[Task material]

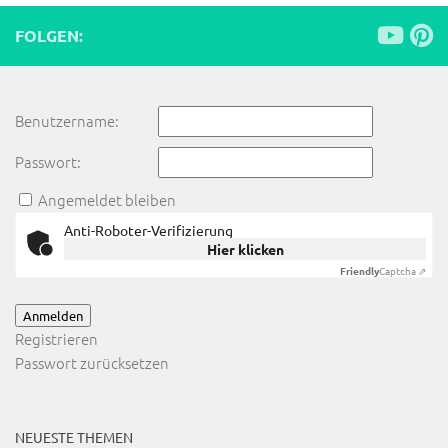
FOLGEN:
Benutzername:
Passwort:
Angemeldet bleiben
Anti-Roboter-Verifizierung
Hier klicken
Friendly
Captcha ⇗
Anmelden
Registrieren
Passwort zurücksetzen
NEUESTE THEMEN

[/Task material]

None of the pictures should appear; repeat the records exactly otherwise.

_Response below_
FOLGEN:
Benutzername:
Passwort:
Angemeldet bleiben
Anti-Roboter-Verifizierung
Hier klicken
Friendly
Captcha ⇗
Anmelden
Registrieren
Passwort zurücksetzen
NEUESTE THEMEN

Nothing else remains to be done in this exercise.